_WORK TO COMPLETE_. Only one portion of the data is to be written out: from the line bearing "PHƯƠNG PHÁP TỰ HỌC PIANO/KEYBOARD VỚI 3JCN" through the line bearing "Đôi nét cơ bản khi chơi đàn Organ". Write it exactly as it appears.

____________

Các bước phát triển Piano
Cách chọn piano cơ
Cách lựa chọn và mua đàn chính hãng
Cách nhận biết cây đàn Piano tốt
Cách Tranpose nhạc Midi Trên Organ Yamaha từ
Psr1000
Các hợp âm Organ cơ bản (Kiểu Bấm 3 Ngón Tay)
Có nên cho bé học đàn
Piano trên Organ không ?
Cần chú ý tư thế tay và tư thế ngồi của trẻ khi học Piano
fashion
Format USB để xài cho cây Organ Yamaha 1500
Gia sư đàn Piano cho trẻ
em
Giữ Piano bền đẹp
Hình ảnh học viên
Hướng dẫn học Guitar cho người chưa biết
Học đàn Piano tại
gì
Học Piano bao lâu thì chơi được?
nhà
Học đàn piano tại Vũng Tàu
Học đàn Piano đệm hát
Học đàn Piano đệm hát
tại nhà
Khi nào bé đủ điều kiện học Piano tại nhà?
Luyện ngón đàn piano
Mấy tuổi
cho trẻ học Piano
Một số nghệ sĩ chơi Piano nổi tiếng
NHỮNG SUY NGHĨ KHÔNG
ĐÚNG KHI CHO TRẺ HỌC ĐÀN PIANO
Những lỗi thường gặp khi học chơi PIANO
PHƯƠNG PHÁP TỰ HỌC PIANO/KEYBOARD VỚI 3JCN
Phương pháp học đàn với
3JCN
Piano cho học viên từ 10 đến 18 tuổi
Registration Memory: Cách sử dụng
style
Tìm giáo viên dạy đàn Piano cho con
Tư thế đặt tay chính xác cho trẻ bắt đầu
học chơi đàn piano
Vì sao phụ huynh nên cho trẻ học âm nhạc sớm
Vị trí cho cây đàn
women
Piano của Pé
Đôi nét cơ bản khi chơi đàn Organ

____________

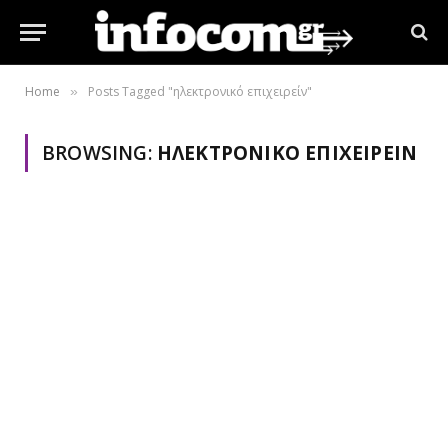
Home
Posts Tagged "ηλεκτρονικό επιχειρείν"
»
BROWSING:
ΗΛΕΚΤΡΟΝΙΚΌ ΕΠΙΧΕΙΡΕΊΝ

____________

_TASK OUTPUT_.
PHƯƠNG PHÁP TỰ HỌC PIANO/KEYBOARD VỚI 3JCN
Phương pháp học đàn với
3JCN
Piano cho học viên từ 10 đến 18 tuổi
Registration Memory: Cách sử dụng
style
Tìm giáo viên dạy đàn Piano cho con
Tư thế đặt tay chính xác cho trẻ bắt đầu
học chơi đàn piano
Vì sao phụ huynh nên cho trẻ học âm nhạc sớm
Vị trí cho cây đàn
women
Piano của Pé
Đôi nét cơ bản khi chơi đàn Organ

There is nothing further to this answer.